Gewalt im Privaten trifft zumeist Frauen. Die eigene Wohnung und die dazugehörige Wohnumgebung stellen für Frauen ein größeres Gefahrenpotential dar als sogenannte Angsträume, also unbelichtete, uneinsehbare städtische oder suburbane Räume. Das gibt zu denken – nicht nur das Faktum, dass Frauen vermehrt Opfer von Gewalttaten sind. Zu denken gibt, dass es die vermeintlich sicheren, intimen und abgeschotteten Räume sind, die ein Gefahrenpotential darstellen. Im Zuge des Welt-Frauentags stelle ich folgende Frage: Was tun wir als Planende aktiv, um diesem "Gefahrenpotential Wohnung" entgegenzuwirken? Wie öffnen wir die Abschottung? Wie bringen wir das Innen nach außen? Wie erzeugen wir maximale Kommunikation, ohne Überwachung zu generieren?

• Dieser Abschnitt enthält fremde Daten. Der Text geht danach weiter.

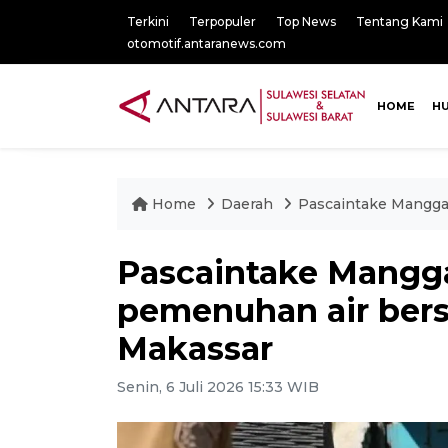
Terkini
Terpopuler
Top News
Tentang Kami
otomotif.antaranews.com
HOME
H
Home
Daerah
Pascaintake Manggal
Pascaintake Mangga
pemenuhan air bers
Makassar
Senin, 6 Juli 2026 15:33 WIB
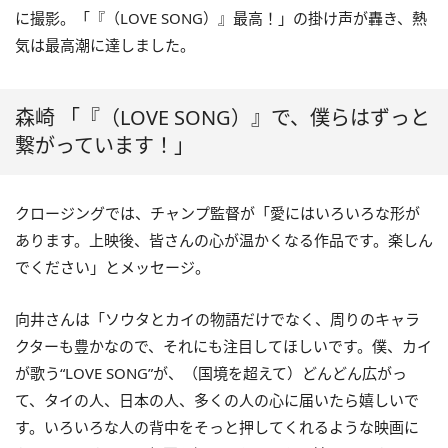
に撮影。「『（LOVE SONG）』最高！」の掛け声が轟き、熱
気は最高潮に達しました。
森崎 「『（LOVE SONG）』で、僕らはずっと
繋がっています！」
クロージングでは、チャンプ監督が「愛にはいろいろな形が
あります。上映後、皆さんの心が温かくなる作品です。楽しん
でください」とメッセージ。
向井さんは「ソウタとカイの物語だけでなく、周りのキャラ
クターも豊かなので、それにも注目してほしいです。僕、カイ
が歌う“LOVE SONG”が、（国境を超えて）どんどん広がっ
て、タイの人、日本の人、多くの人の心に届いたら嬉しいで
す。いろいろな人の背中をそっと押してくれるような映画に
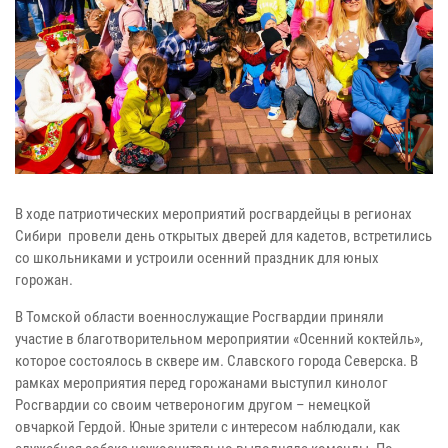
В ходе патриотических мероприятий росгвардейцы в регионах
Сибири провели день открытых дверей для кадетов, встретились
со школьниками и устроили осенний праздник для юных
горожан.
В Томской области военнослужащие Росгвардии приняли
участие в благотворительном мероприятии «Осенний коктейль»,
которое состоялось в сквере им. Славского города Северска. В
рамках мероприятия перед горожанами выступил кинолог
Росгвардии со своим четвероногим другом – немецкой
овчаркой Гердой. Юные зрители с интересом наблюдали, как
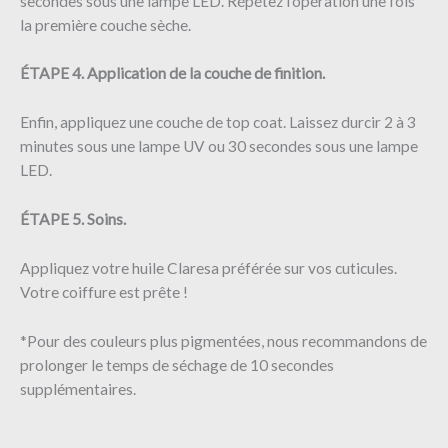
secondes sous une lampe LED. Répétez l’opération une fois
la première couche sèche.
ÉTAPE 4. Application de la couche de finition.
Enfin, appliquez une couche de top coat. Laissez durcir 2 à 3
minutes sous une lampe UV ou 30 secondes sous une lampe
LED.
ÉTAPE 5. Soins.
Appliquez votre huile Claresa préférée sur vos cuticules.
Votre coiffure est prête !
*Pour des couleurs plus pigmentées, nous recommandons de
prolonger le temps de séchage de 10 secondes
supplémentaires.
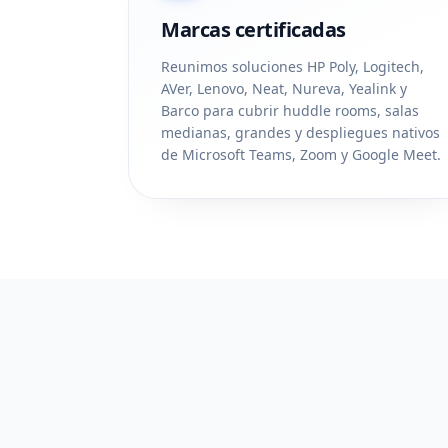
Marcas certificadas
Reunimos soluciones HP Poly, Logitech,
AVer, Lenovo, Neat, Nureva, Yealink y
Barco para cubrir huddle rooms, salas
medianas, grandes y despliegues nativos
de Microsoft Teams, Zoom y Google Meet.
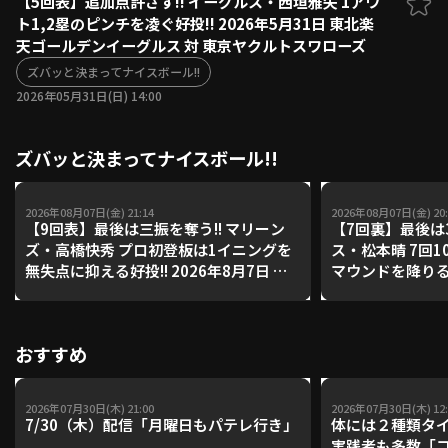
【5回表】追加点許さず!! イーグルス・西垣雅矢 1アウ
ト1,2塁のピンチを凌ぐ好投!! 2026年5月31日 東北楽
ファーム東地区
選手名鑑トップ
天ゴールデンイーグルス 対 東京ヤクルトスワローズ
ニュース
北海道日本ハムファイターズ
ファーム中地区
ズバッと決まってナイスボール!!
東北楽天ゴールデンイーグルス
2026年05月31日(日) 14:00
ファーム西地区
埼玉西武ライオンズ
千葉ロッテマリーンズ
設定
交流戦
ズバッと決まってナイスボール!!
オリックス・バファローズ
福岡ソフトバンクホークス
2026年08月07日(金) 21:14
2026年08月07日(金) 20:
【9回表】最後は三振を奪う!! マリーン
【7回裏】最後は3
ズ・高橋快秀 プロ初登板は1イニングを
ス・松本晴 7回1
無失点に抑える好投!! 2026年8月7日 千
マウンドを降りる!!
葉ロッテマリーンズ 対 オリックス・バ
西武ライオンズ 
ファローズ
ークス
おすすめ
2026年07月30日(木) 21:00
2026年07月30日(木) 12:
7/30（木）配信「月曜日もパテレ行き」
体には２種類タ
実践者も多数「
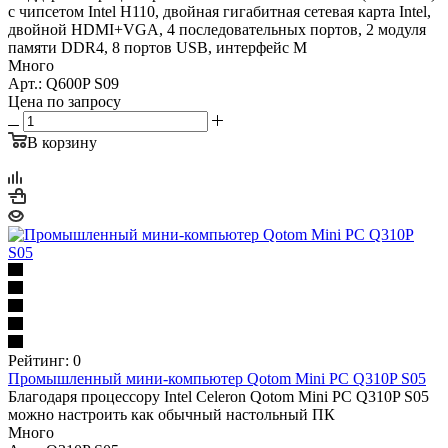
с чипсетом Intel H110, двойная гигабитная сетевая карта Intel,
двойной HDMI+VGA, 4 последовательных портов, 2 модуля
памяти DDR4, 8 портов USB, интерфейс M
Много
Арт.: Q600P S09
Цена по запросу
В корзину
Рейтинг: 0
Промышленный мини-компьютер Qotom Mini PC Q310P S05
Благодаря процессору Intel Celeron Qotom Mini PC Q310P S05
можно настроить как обычный настольный ПК
Много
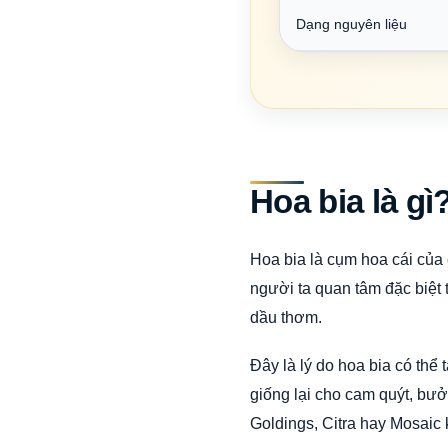
Dạng nguyên liệu
Hoa bia là gì
Hoa bia là cụm hoa cái của
người ta quan tâm đặc biệt 
dầu thơm.
Đây là lý do hoa bia có thể 
giống lại cho cam quýt, bưở
Goldings, Citra hay Mosaic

Standort, Zuschnitt, Erschließungssystem

Für die Untersuchung der Motive von Tätern sind andere Experten zuständig. Für die Planung der Wohnungen, Wohnhäuser und Quartiere sind wir diejenigen, die eine Expertise abgeben sollten. Ad hoc kommt mir einiges in den Sinn, das hierbei eine Rolle spielen kann. Etwa Faktoren wie die Lage einer Wohnung (am Rand oder in einem urbanen Umfeld), die Widmung (monofunktional oder gemischt), die Erschließungsform (anonym oder kommunikativ), die Wohnform (flexibel oder fixiert, individuell oder gemeinschaftlich) und ganz allgemein die Verdichtung (keine, zu wenig, viele oder zu viele Nachbarn). Nicht alles ist von Planenden beeinflussbar, wir sollten uns jedoch nicht ganz aus der Verantwortung nehmen. Wenn wir mit der Entwicklung der Stadt unzufrieden sind, heißt es, Alternativen zu fordern. Aber wer macht das heute noch? Wer demonstriert für eine bessere Architektur?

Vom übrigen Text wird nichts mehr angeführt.